→ **Problem statement**
When the string "squared" is part of a line below, that line should be copied.

→ **Data under study**
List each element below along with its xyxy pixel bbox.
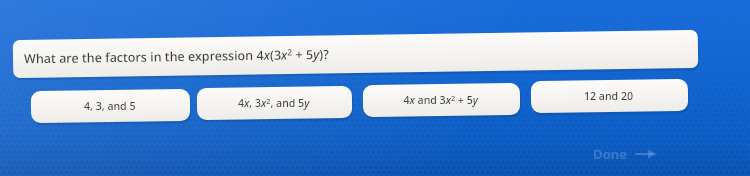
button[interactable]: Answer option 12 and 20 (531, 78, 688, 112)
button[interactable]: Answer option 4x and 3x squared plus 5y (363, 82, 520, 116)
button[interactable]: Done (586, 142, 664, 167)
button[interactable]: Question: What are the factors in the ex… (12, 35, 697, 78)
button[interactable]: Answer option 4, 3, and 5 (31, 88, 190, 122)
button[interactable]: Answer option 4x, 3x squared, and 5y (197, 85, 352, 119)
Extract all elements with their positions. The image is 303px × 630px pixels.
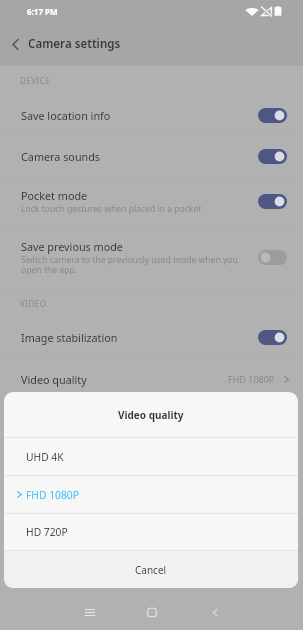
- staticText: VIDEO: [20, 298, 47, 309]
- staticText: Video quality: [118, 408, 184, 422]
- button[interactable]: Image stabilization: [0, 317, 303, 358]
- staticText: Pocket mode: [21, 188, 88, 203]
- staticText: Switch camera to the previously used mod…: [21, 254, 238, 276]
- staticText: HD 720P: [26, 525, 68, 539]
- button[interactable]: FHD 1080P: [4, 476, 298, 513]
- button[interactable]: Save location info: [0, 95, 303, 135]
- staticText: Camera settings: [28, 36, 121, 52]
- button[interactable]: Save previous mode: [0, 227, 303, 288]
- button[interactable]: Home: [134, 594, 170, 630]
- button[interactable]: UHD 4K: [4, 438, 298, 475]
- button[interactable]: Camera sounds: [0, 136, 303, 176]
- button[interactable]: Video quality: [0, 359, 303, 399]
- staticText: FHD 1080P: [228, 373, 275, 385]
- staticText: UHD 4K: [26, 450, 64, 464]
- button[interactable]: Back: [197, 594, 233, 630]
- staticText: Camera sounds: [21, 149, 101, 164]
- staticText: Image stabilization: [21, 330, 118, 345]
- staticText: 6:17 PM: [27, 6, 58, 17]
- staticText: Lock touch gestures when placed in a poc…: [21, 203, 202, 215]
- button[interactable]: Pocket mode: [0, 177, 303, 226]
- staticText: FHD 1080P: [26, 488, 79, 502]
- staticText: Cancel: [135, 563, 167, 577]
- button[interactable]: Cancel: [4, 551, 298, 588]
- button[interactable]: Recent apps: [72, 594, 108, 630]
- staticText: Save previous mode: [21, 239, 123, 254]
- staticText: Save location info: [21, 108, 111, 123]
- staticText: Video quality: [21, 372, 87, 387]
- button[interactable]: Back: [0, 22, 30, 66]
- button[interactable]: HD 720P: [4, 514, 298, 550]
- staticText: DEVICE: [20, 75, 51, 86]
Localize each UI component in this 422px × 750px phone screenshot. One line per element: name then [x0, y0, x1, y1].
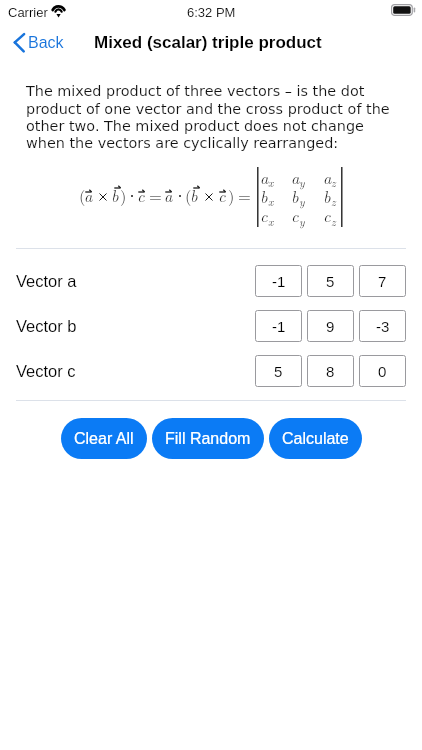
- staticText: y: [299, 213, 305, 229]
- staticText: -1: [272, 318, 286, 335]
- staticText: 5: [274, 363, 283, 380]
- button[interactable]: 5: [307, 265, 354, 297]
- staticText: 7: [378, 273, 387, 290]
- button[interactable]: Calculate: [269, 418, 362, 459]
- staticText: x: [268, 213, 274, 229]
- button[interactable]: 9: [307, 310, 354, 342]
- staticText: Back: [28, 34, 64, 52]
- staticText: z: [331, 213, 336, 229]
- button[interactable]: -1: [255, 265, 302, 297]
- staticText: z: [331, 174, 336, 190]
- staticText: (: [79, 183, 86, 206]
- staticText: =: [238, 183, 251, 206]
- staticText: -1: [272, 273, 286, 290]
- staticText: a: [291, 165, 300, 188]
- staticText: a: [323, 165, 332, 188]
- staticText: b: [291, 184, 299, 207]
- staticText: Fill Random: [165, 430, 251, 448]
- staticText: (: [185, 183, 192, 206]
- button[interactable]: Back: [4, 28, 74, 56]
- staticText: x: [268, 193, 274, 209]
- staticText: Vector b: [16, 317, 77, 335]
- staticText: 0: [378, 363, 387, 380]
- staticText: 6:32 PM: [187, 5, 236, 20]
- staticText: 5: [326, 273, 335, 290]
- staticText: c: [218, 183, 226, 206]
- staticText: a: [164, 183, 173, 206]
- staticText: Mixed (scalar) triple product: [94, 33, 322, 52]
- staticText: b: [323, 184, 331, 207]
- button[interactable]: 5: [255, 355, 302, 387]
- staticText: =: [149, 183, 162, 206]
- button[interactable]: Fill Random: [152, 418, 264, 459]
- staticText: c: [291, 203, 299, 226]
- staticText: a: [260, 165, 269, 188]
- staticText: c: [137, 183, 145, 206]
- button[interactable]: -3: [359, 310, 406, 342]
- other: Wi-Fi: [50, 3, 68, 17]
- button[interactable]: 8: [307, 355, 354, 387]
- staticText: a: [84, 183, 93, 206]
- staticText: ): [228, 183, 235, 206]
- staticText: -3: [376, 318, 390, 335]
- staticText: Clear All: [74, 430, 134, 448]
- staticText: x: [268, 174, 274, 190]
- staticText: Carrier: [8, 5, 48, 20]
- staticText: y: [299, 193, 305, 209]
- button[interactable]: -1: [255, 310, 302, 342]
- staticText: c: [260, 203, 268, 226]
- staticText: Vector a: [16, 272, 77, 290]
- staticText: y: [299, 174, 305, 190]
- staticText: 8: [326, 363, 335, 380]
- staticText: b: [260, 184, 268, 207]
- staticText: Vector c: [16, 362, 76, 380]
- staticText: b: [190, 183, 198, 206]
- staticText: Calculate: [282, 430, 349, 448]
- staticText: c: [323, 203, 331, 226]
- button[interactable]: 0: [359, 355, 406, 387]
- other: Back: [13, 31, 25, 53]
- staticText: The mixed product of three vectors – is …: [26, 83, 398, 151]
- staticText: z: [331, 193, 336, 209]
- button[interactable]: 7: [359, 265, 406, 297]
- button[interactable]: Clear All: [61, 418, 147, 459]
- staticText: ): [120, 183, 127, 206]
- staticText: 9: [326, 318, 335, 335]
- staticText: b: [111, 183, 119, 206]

→ **Response area**
button[interactable]: Answer option 4x and 3x squared plus 5y (363, 82, 520, 116)
button[interactable]: Answer option 4x, 3x squared, and 5y (197, 85, 352, 119)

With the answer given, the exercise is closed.